Une histoire culturelle
Alors, plutôt que de s’enfermer dans une idéologie du commun que l’on se forcerait à rendre crédible par des références empilées – la culture européenne serait la somme de l’héritage des Grecs, des Romains, de la chrétienté, des lumières, de l’athéisme, etc., en somme de tout, un peu ! -, ou plutôt que de s’enquérir d’une identité toujours pensée comme essence, uniformité et homogénéité, mieux valait sans aucun doute affronter le problème autrement. L’historien Christophe Charle a indiqué jadis des pistes à suivre. Entre autre, une orientation centrale : l’idée même d’Europe a varié en extension comme en compréhension, au moins durant les deux derniers siècles.
Mais cela ne suffit pas. Une telle histoire doit être culturelle, ce qui ne signifie pas qu’elle ne s’intéresse qu’à la culture. Elle ne peut se contenter d’un récit des successions royales ou des guerres, sur le mode de l’histoire antérieure (celle des pouvoirs officiels). Elle doit thématiser les événements en fonction de paramètres culturels : la ville, les spectacles, les mœurs, les sensibilités, les échanges, les traductions, etc. Elle doit mettre en scène, sans les négliger, les tensions, contradictions, décalages, discordances entre les cultures en Europe. Elle doit encore se confronter à des modernités différentielles. Elle doit enfin inscrire désormais l’Europe dans la mondialisation.
C’est peu dire que le chantier est à la fois délicat à aborder et tentant. Professeure à Sciences Po, l’historienne qu’est Emmanuelle Loyer en assume les objectifs et enjeux. Elle ne néglige pas de justifier aussi une posture décisive à partir de trois éléments : s’intéresser à cette question de 1914 à nos jours ; accepter l’idée d’une histoire écrite depuis la France (sans constituer un point de vue français) ; ne pas négliger pour autant le « moment français de la culture européenne ».
Un itinéraire cartographié
L’auteure renvoie, pour ouvrir le propos, à quelques références théoriques tout à fait éclairantes quant à sa propre démarche. Elle s’appuie, implicitement, sur des interrogations qu’elle puise, entre autres, chez Erich Auerbach, Walter Benjamin et Virginia Woolf. Cette trilogie, qu’elle amplifie en cours de réflexion par la référence à d’autres auteurs, induit toutefois une manière de tabler sur les peines et les difficultés à entrer dans le régime de la modernité, de la part de nombre d’européens. Une poétique profonde serait-elle la flèche de l’idée européenne ? Mais alors une poétique de naufrages dont le Titanic fut éventuellement le modèle ?

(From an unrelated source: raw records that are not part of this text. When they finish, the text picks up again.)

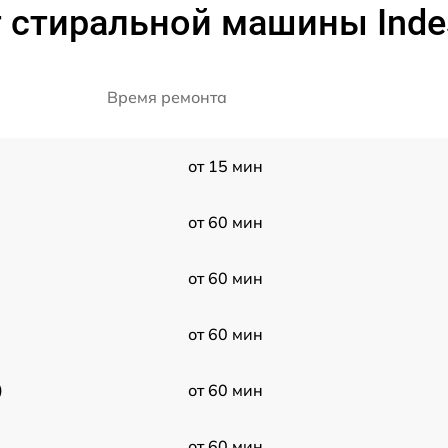
 стиральной машины Indesi
Время ремонта
от 15 мин
от 60 мин
от 60 мин
от 60 мин
)
от 60 мин
от 60 мин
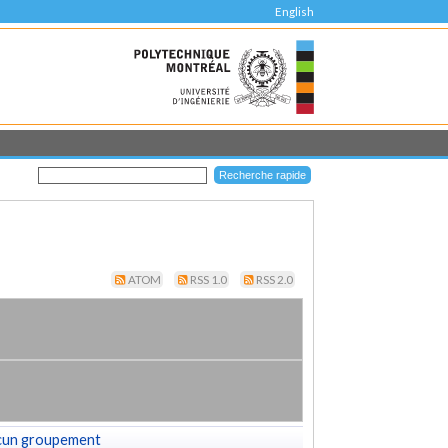
English
ATOM
RSS 1.0
RSS 2.0
cun groupement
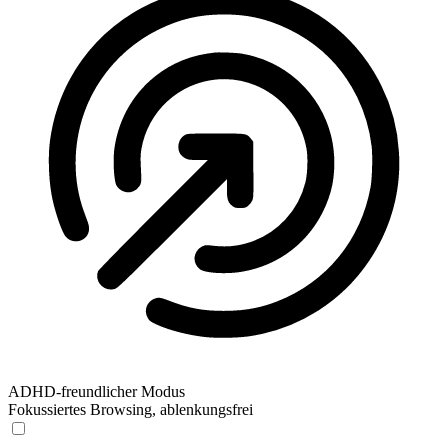
ADHD-freundlicher Modus
Fokussiertes Browsing, ablenkungsfrei
ADHD-freundlicher Modus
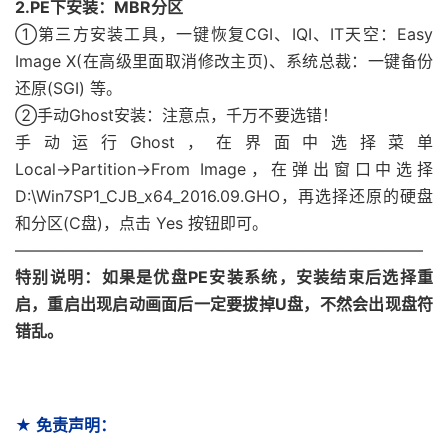
2.PE下安装：MBR分区
①第三方安装工具，一键恢复CGI、IQI、IT天空：Easy
Image X(在高级里面取消修改主页)、系统总裁：一键备份
还原(SGI) 等。
②手动Ghost安装：注意点，千万不要选错！
手动运行Ghost，在界面中选择菜单
Local→Partition→From Image，在弹出窗口中选择
D:\Win7SP1_CJB_x64_2016.09.GHO，再选择还原的硬盘
和分区(C盘)，点击 Yes 按钮即可。
—————————————————————————–
特别说明：如果是优盘PE安装系统，安装结束后选择重
启，重启出现启动画面后一定要拔掉U盘，不然会出现盘符
错乱。
★ 免责声明：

Plus largement, la cartographie dessinée par l’auteure – de Paris à Londres, de Berlin à Rome, de Prague à Copenhague... - respecte l’axe choisi : relever les traits qui, traduits dans des contextes historiques différents, identifient un fil conducteur susceptible d’être appelé « Europe ». Par exemple, le montage ou la fabrication des identités nationales au XIXe siècle. L’auteure profite pleinement des travaux récents selon lesquels l’idée de tradition renvoie à des élaborations toujours récentes (Eric Hobsbawm). Cette idée est soutenue par de nombreuses productions d’un matériau « national » inventé à chaque fois, mais dont la démarche est commune aux différents pays européens. Ainsi élites savantes, artistes, érudits, écrivains, archéologues se lancent sur la piste d’un ancrage local susceptible de servir de lien national (dont le romantisme a été le fil conducteur, ouvrant sur le Nord de l’Europe). Évidemment la langue y est une pièce essentielle, philologues et grammairiens forgeant des langues nationales. Mais cela vaut aussi pour les arts de la scène : Schiller, Verdi et Wagner ne sont pas les derniers à citer dans cet ordre, notamment en ce qui concerne l’opéra (et sa contribution au sentiment national). Les médias identitaires sont nombreux à se mettre en place : École, journaux, pratiques sportives, romans se mêlent dans cette expansion du sentiment national, appuyé sur des considérations historiques, géographiques, patriotiques et morales.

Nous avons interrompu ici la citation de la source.